■ Problem ■
Please retype the records below exactly, omitting any images.

(Page-level text extractions)
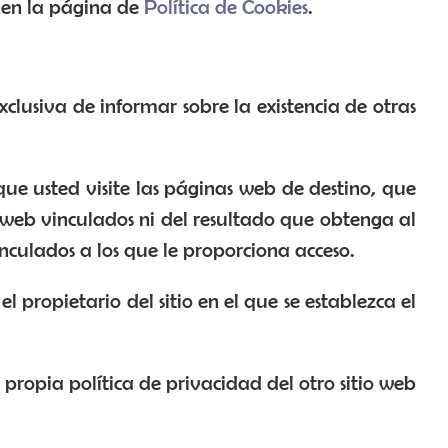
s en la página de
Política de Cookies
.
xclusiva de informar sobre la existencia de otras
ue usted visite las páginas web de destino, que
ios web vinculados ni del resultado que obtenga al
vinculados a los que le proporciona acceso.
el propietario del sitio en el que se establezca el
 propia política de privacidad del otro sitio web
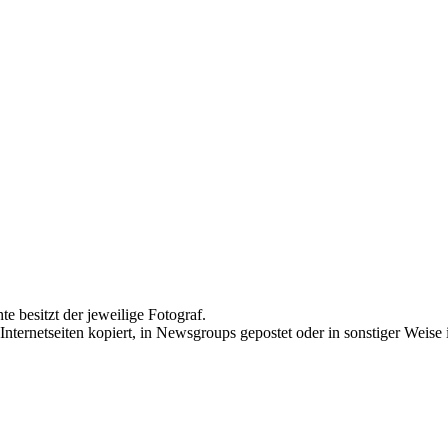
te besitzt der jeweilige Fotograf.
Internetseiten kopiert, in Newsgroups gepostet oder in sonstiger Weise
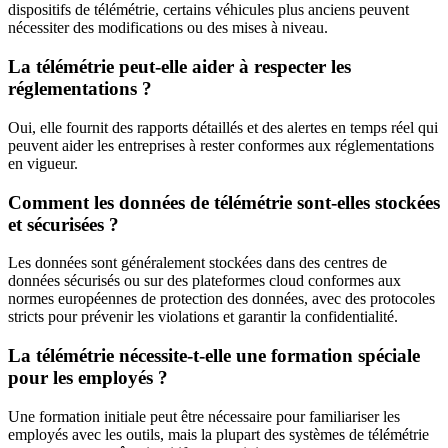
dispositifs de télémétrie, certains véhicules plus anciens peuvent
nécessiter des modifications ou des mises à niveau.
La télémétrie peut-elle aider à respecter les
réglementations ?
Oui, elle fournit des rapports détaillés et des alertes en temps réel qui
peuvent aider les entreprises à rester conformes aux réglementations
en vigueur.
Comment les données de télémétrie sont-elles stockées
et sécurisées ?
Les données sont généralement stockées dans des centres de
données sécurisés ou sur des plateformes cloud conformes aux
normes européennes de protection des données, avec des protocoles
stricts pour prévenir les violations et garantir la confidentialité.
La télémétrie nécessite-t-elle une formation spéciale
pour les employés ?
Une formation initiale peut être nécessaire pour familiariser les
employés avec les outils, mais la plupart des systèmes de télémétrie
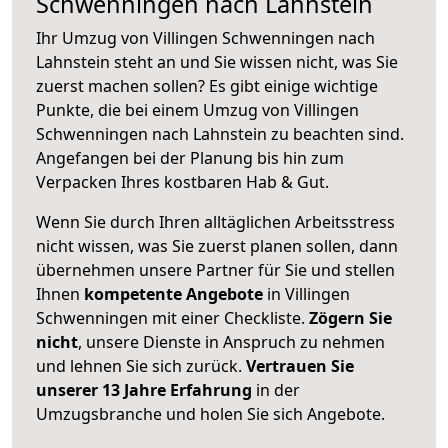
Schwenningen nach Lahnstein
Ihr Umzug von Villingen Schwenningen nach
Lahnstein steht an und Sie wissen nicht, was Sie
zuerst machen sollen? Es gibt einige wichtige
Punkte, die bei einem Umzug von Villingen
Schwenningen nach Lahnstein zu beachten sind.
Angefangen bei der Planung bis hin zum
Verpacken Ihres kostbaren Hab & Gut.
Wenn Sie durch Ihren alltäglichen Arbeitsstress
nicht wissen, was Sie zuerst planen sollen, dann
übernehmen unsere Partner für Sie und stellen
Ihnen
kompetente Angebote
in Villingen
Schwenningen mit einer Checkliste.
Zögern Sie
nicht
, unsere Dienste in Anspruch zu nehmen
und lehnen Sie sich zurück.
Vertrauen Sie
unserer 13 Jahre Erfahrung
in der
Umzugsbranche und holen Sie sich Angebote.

■ Response to this exercise ■
s en la página de
Política de Cookies
.
xclusiva de informar sobre la existencia de otras
ue usted visite las páginas web de destino, que
ios web vinculados ni del resultado que obtenga al
vinculados a los que le proporciona acceso.
el propietario del sitio en el que se establezca el
 propia política de privacidad del otro sitio web
te besitzt der jeweilige Fotograf.
Internetseiten kopiert, in Newsgroups gepostet oder in sonstiger Weise
dispositifs de télémétrie, certains véhicules plus anciens peuvent
nécessiter des modifications ou des mises à niveau.
La télémétrie peut-elle aider à respecter les
réglementations ?
Oui, elle fournit des rapports détaillés et des alertes en temps réel qui
peuvent aider les entreprises à rester conformes aux réglementations
en vigueur.
Comment les données de télémétrie sont-elles stockées
et sécurisées ?
Les données sont généralement stockées dans des centres de
données sécurisés ou sur des plateformes cloud conformes aux
normes européennes de protection des données, avec des protocoles
stricts pour prévenir les violations et garantir la confidentialité.
La télémétrie nécessite-t-elle une formation spéciale
pour les employés ?
Une formation initiale peut être nécessaire pour familiariser les
employés avec les outils, mais la plupart des systèmes de télémétrie
Schwenningen nach Lahnstein
Ihr Umzug von Villingen Schwenningen nach
Lahnstein steht an und Sie wissen nicht, was Sie
zuerst machen sollen? Es gibt einige wichtige
Punkte, die bei einem Umzug von Villingen
Schwenningen nach Lahnstein zu beachten sind.
Angefangen bei der Planung bis hin zum
Verpacken Ihres kostbaren Hab & Gut.
Wenn Sie durch Ihren alltäglichen Arbeitsstress
nicht wissen, was Sie zuerst planen sollen, dann
übernehmen unsere Partner für Sie und stellen
Ihnen
kompetente Angebote
in Villingen
Schwenningen mit einer Checkliste.
Zögern Sie
nicht
, unsere Dienste in Anspruch zu nehmen
und lehnen Sie sich zurück.
Vertrauen Sie
unserer 13 Jahre Erfahrung
in der
Umzugsbranche und holen Sie sich Angebote.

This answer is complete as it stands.